A Comment About

Changing Our Minds About Iran

December 12, 2007 - 12:00 am - by Richard Fernandez
WB Krebs
2007-12-12 16:04:58

The Bayes’ Rule formalization is okay as far as it goes. However, I worry that this sort of analysis may be less informative than your post makes it appear.

For one thing, Bayes’ Rule requires subjective probabilities for various sorts of events you may observe. If these subjective probabilities are not reasonable, then Bayes’ rule will not give reasonable results.

For eaxmple, if Iran is actually continuing its nuclear development program at present, do you think it is likely that a Western intelligence source within the program could produce documents showing that the program had been suspended in 2003? This supposedly is one of the justifications for the current NIE assessment about the Iranian nuclear program. Bayesian analysis doesn’t remove the dispute; it merely shifts it to the assignment of subjective probabilities.

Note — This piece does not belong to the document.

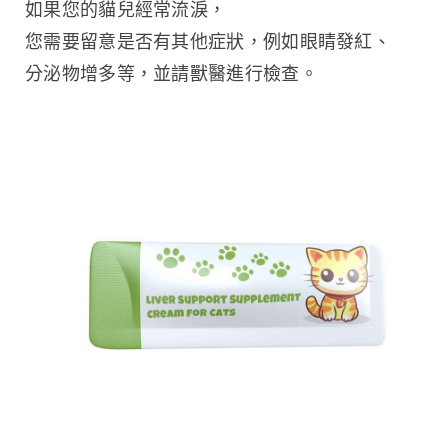
如果您的貓兒經常流淚，
您需要留意是否有其他症狀，例如眼睛發紅、
分泌物增多等，並請獸醫進行檢查。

Setting aside the issue of subjective proabilities, Bayesian analysis of the sort you describe will provide a rational process for changing your mind _provided that_ the amount of information you have about the question increases over time. There is a formal mathematical idea underlying this, but the practical requirement is that the separate tests and assessments you do should be independent of one another.

If the intelligence you recieve is provided by different teams of analysts working off of different sets of data, this gives you some confidence that your information is increasing. However, if your intelligence is provided by the same people using the same information sources, then maybe you are getting little new information at all.

The problems I see in these sorts of intelligence questions come back to these two issues: How reasonable are our rules of thumb for assessing the behavior of our adversaries? How much information do we really have? Bringing Bayes’ Rule answers neither question, and may distract analysts from answering these background questions.